HughPickens.com writes: Inside Sources reports that the NY Times has quietly pulled a story from its website alleging the attackers used encrypted technology. The original piece, which has since been removed, can be found on the Internet Archive. It stated, "The attackers are believed to have communicated using encryption technology, according to European officials who had been briefed on the investigation but were not authorized to speak publicly. It was not clear whether the encryption was part of widely used communications tools, like WhatsApp, which the authorities have a hard time monitoring, or something more elaborate. Intelligence officials have been pressing for more leeway to counter the growing use of encryption."
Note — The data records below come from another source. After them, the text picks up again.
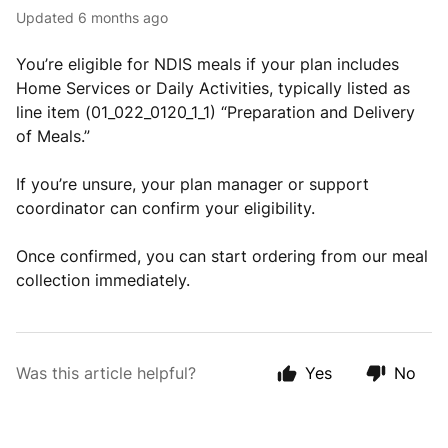
Updated
6 months ago
You’re eligible for NDIS meals if your plan includes
Home Services or Daily Activities, typically listed as
line item (01_022_0120_1_1) “Preparation and Delivery
of Meals.”
If you’re unsure, your plan manager or support
coordinator can confirm your eligibility.
Once confirmed, you can start ordering from our meal
collection immediately.
Was this article helpful?
Yes
No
A link to the NY Times article now redirects readers to a separate, general article on the attacks, which does not contain the word "encrypt." The Times later posted a second article citing an anonymous "European counterterrorism official" who was quoted saying authorities' "working assumption is that these guys were very security aware," but clarified officials "offered no evidence."

2 of 259 comments (clear)

  1. Eh. by fuzzyfuzzyfungus · · Score: 4, Interesting

    This sort of 'reporting' is a farce, of which they really ought to be ashamed. Aside from the dubious wisdom of parroting 'unnamed intelligence sources who definitely wouldn't have any reason to be spinning the media after a dramatic and gruesome attack on their watch'; there's a pretty aching gap in even basic critical thinking if you treat 'the working assumption is that the guys were pretty security aware' as some sort of insight.

    FFS, any pot dealer who has stayed out of prison for a couple of years would count as 'pretty security aware' in the vacuous "well, we didn't realize that they were up to something until they had already executed it" sense of the term. Of course some degree of care was used in orchestrating a coordinated attack involving a number of people, some of who had had run-ins with the law before. Why would you expect otherwise?

    Plus, historical examples suggest that terrorists aren't complete morons about security: Al Qaeda and the Taliban both had a healthy distrust of cellphones, even before we learned what 'dirtboxing' was; and the guys who pulled the Mumbai attacks in 2008 used Blackberries specifically because BBM is way more resistant than SMS. I realize that somebody had a burning need to fill column inches; but what pitiful dreck.

  2. Re:The hilarity it keeps growing. by phishybongwaters · · Score: 4, Interesting

    I personally read these articles to find the name of the apps they say are "hard to monitor" and make sure I in no way ever use them. Think about this long and hard. Why would they tell "them" exactly what apps to use because they can't monitor them? They wouldn't. But.... they sure as hell would like to direct as many people as possible to use the apps that have easy access to, namely any app that appears by name in any of these articles. Hell, they even tried to blame snowden.